2" black Vinyl numbers - 100, 100, 50, 40, 30, 20, and 10 (ebay)
Circular Saw/Table Saw (Optional)
Philips Screw Driver
Drill Press (optional)
Heat shrink tubing
3" hole saw
Staple Gun (optional)
Dremmel tool (optional)
Tiny flat-head screwdriver for connecting wires to the LEDWIZ
All said and done this will cost around $5-600 depending on how much of these materials/tools you have laying around. You will have lots of left-over material if rings need to be replaced or if you need some more cork on certain areas.

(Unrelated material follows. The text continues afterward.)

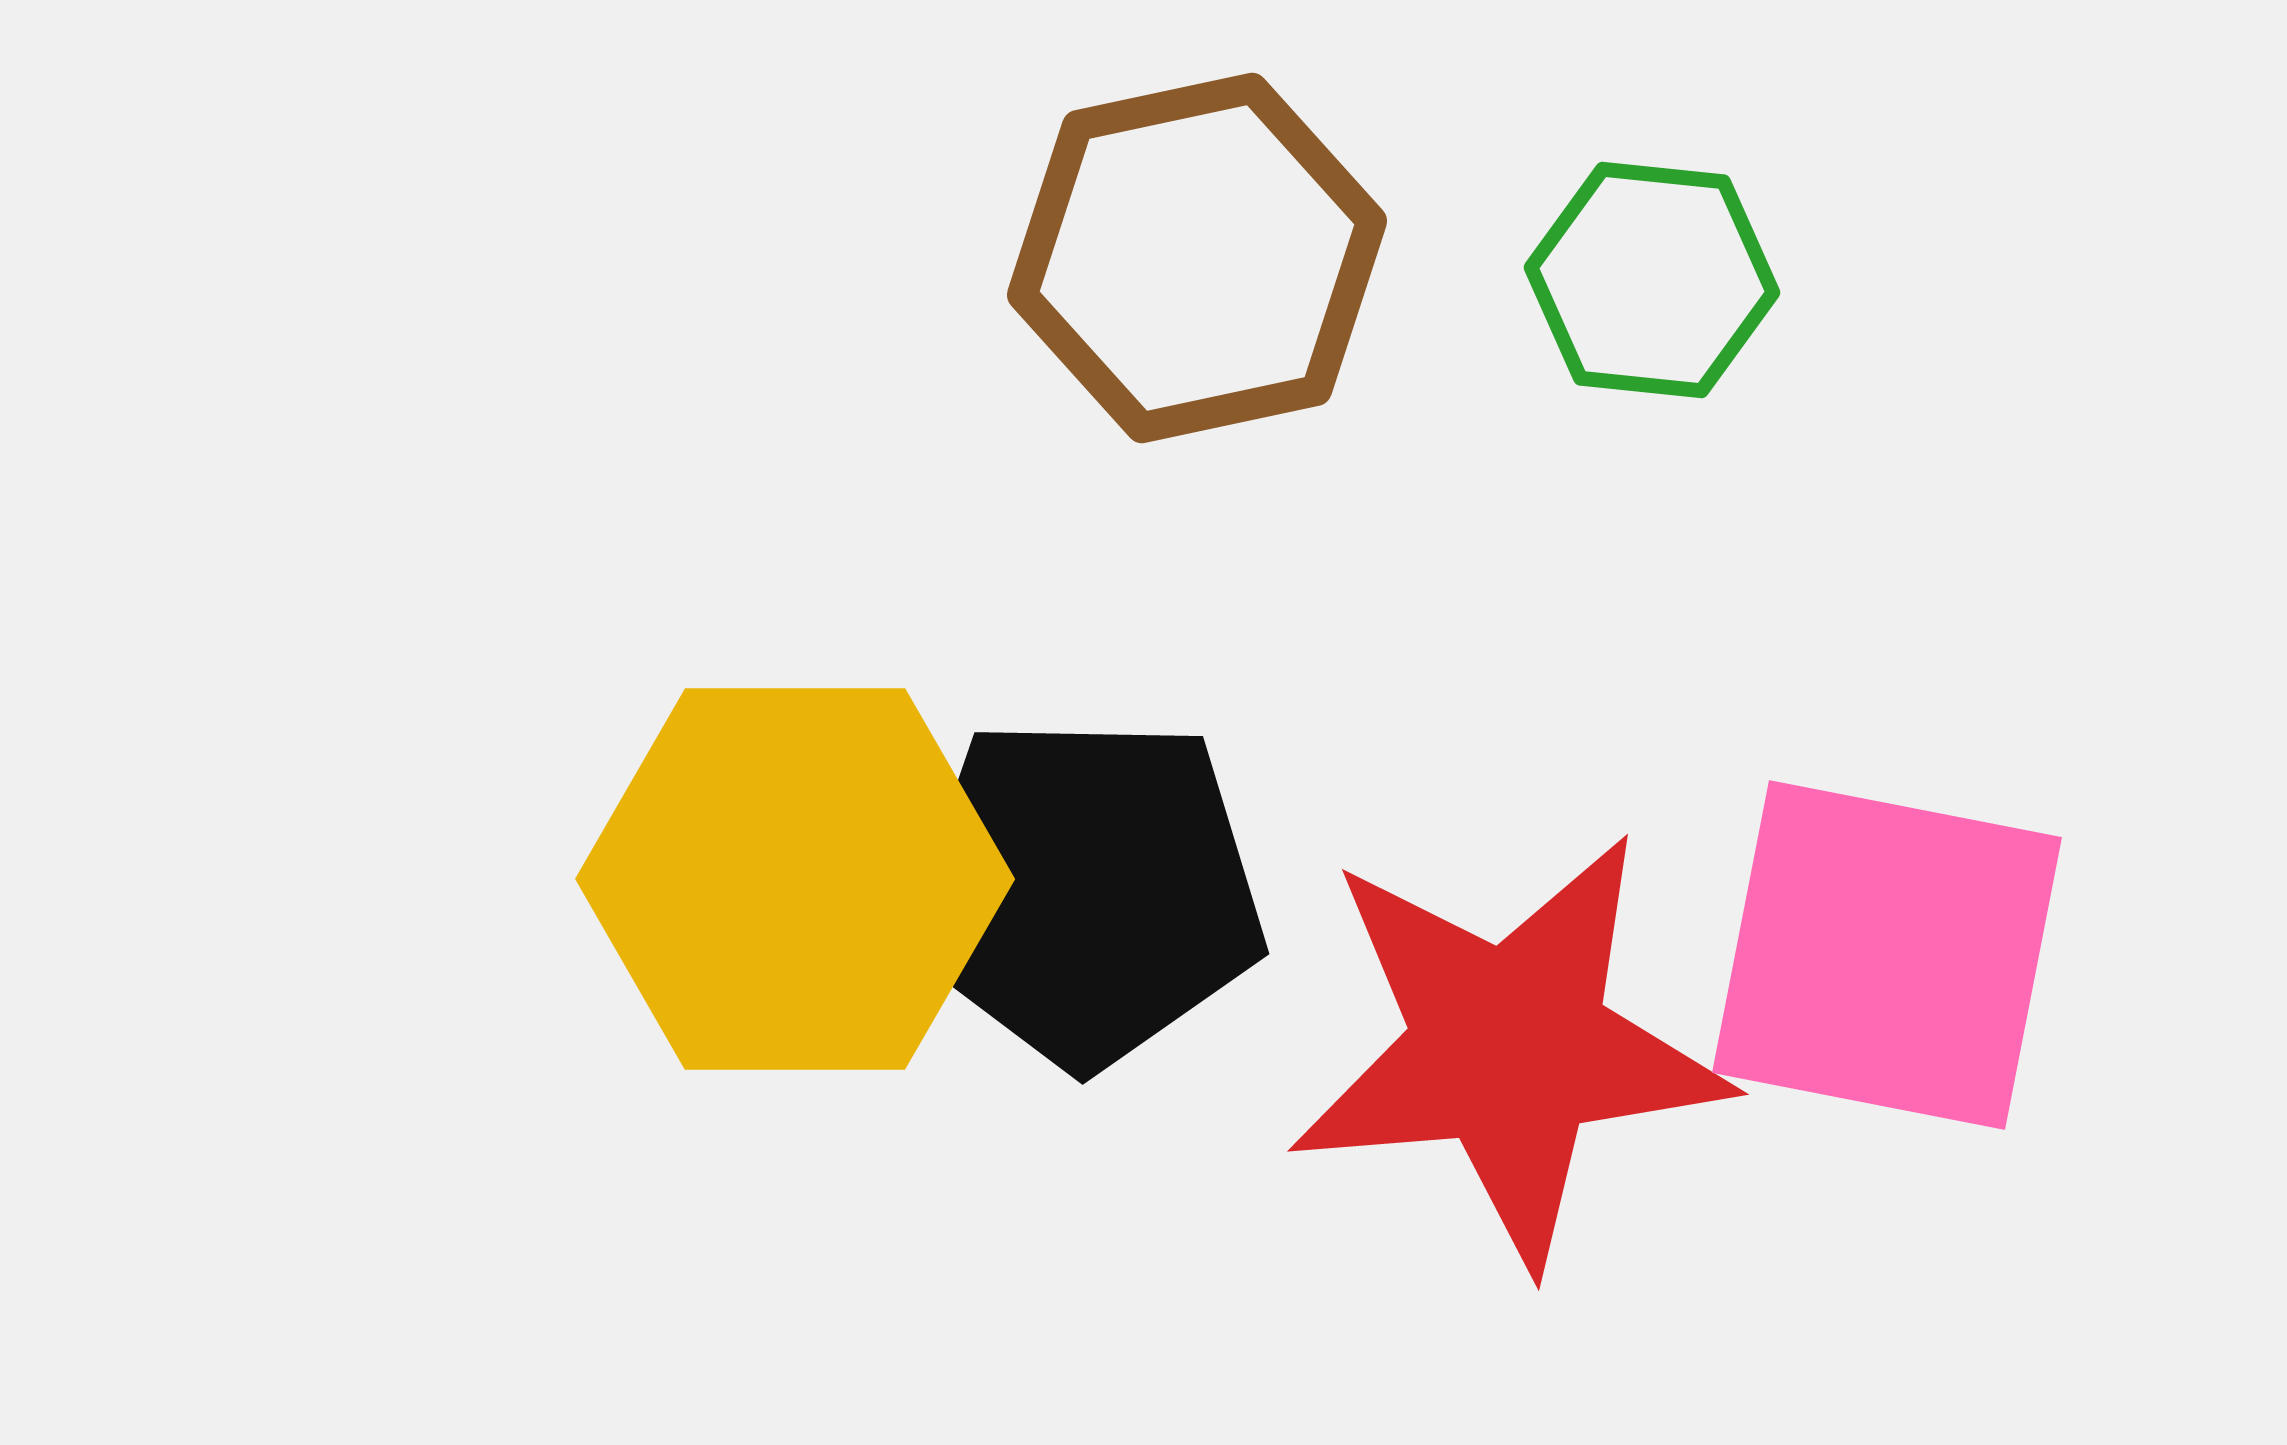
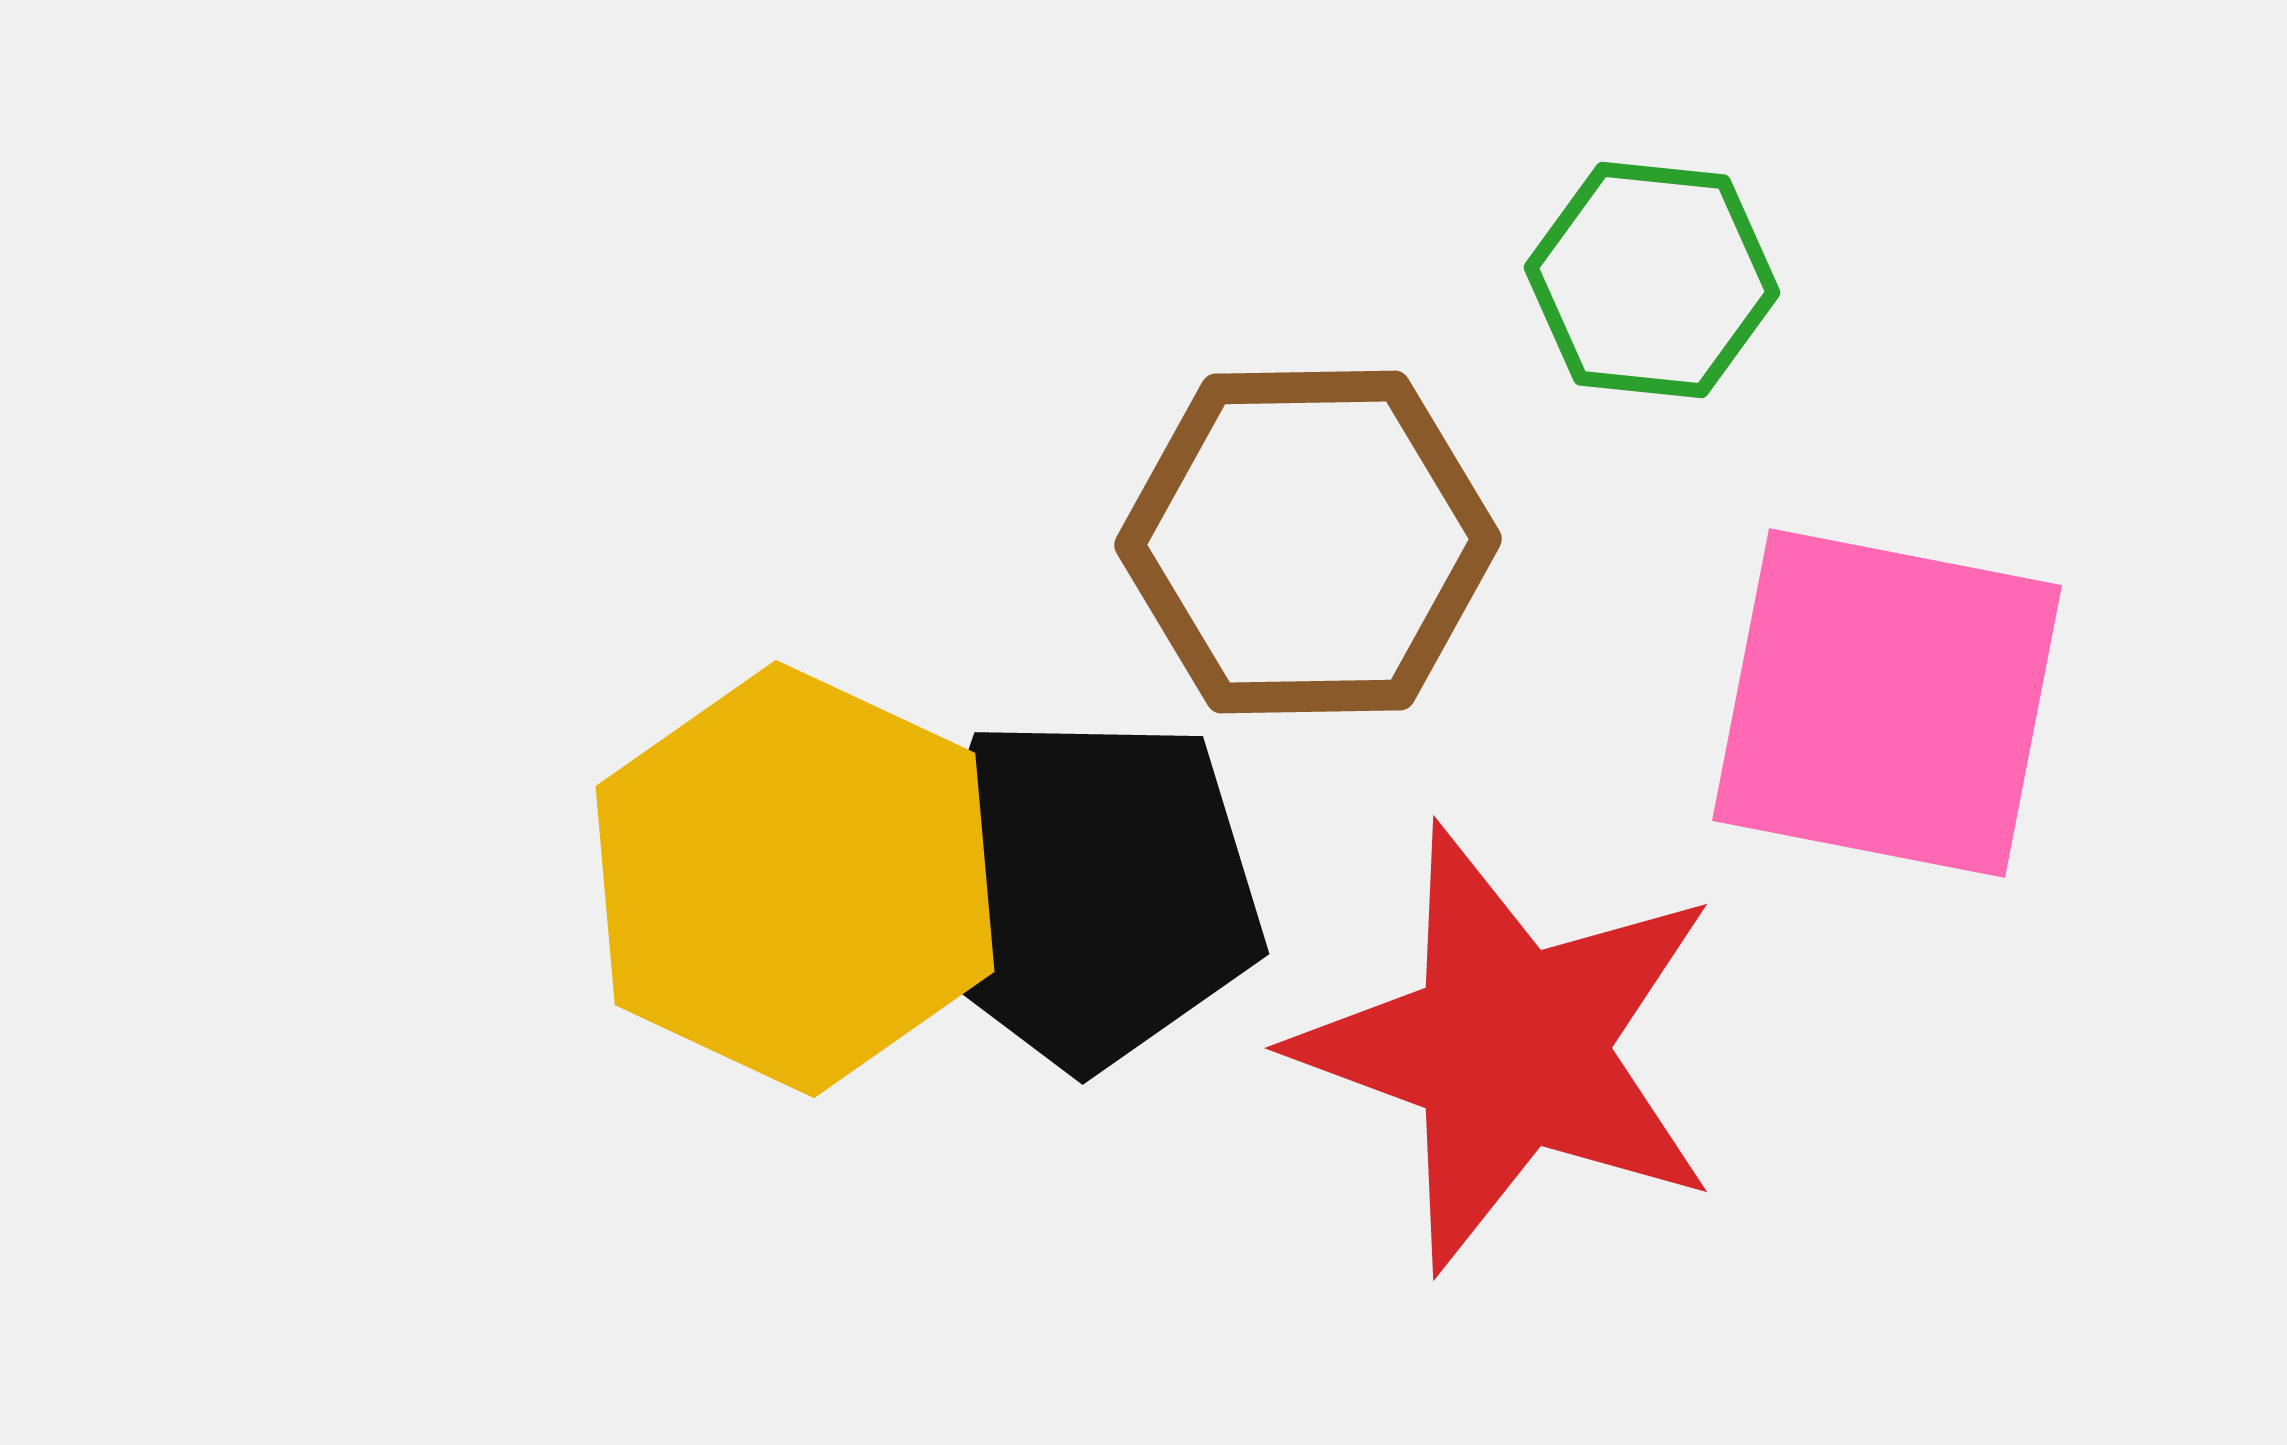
brown hexagon: moved 111 px right, 284 px down; rotated 11 degrees clockwise
yellow hexagon: rotated 25 degrees clockwise
pink square: moved 252 px up
red star: rotated 25 degrees clockwise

Let's start with the hard parts, and go from there.
Step 1: The Ramp
In my mind, if I could make the ramp the rest would be a piece of cake. Using the attached ramp template, take two pieces of 1/2" plywood scraps and clamp them together. Trace the pattern and cut the pieces using a jigsaw or scroll saw, Take your time, this stage is critical for the game to be playable. Once the shape is cut, sand them to be smooth and even. Next we attach 1x2" cut so that when attached to the inside of the ramp shapes the total width is 18". Make sure the 1x2s are attached so that they on the curve and not sticking out above it. Next we will attach a sheet of plywood over the ramp. There is a technique we will now learn called kerfing. This helps the plywood to bend. Using a table saw I cut groves into the plywood evey 1/8" or so. Just enough space between the cuts that is about the size of the cut itself. I did this for the length of the curved shape across the plywood. Once kerfed soak the plywood sheet in warm water for at least an hour. It should be bendable but still fairly strong. A helper is nice for this part. Starting at the top of the curve attach the plywood with small wood screws. Start to bend the plywood onto the curve and place screws in every few inches. Work slowly making sure not to crack the plywood. Once fully attached allow the plywood to dry for a day, As a precaution I filled in the kerf slots with homemade MDF. I took some sawdust (if you don't have any you will shortly), and mixed it with wood glue. I removed a few slats at a time and spread the wood glue/saw dust mix inside the groves. This adds strength as the ball will be hitting this ramp thousands of times over the course of many years. Filling the kerfs is optional, but strongly recommended. The final step is testing the ramp once dry. Don't worry about exposed screw heads at this point, but try to get them sunk into the plywood - carefully. This ramp will eventually be covered in cork. Consider this project officially under way - this is really one of the hardest parts of the whole machine. Don't worry, more challenges await.
Side note: there are many alternate techniques for making the ramp. Due to my limited tool set this is how I did it. The previous link that I mentioned in the intro has an alternate method. Use which ever method you think is easier. If it works, it works.
UPDATE - I do not like my ramp now that I have played it for a bit. The angle is too steep. The ramp would be better if it were more gradual and longer. If the ball hits it while slightly bouncing it reacts like it is hitting a wall. This should be tweaked from my directions and images. Make the ramp slope longer and more shallow!!!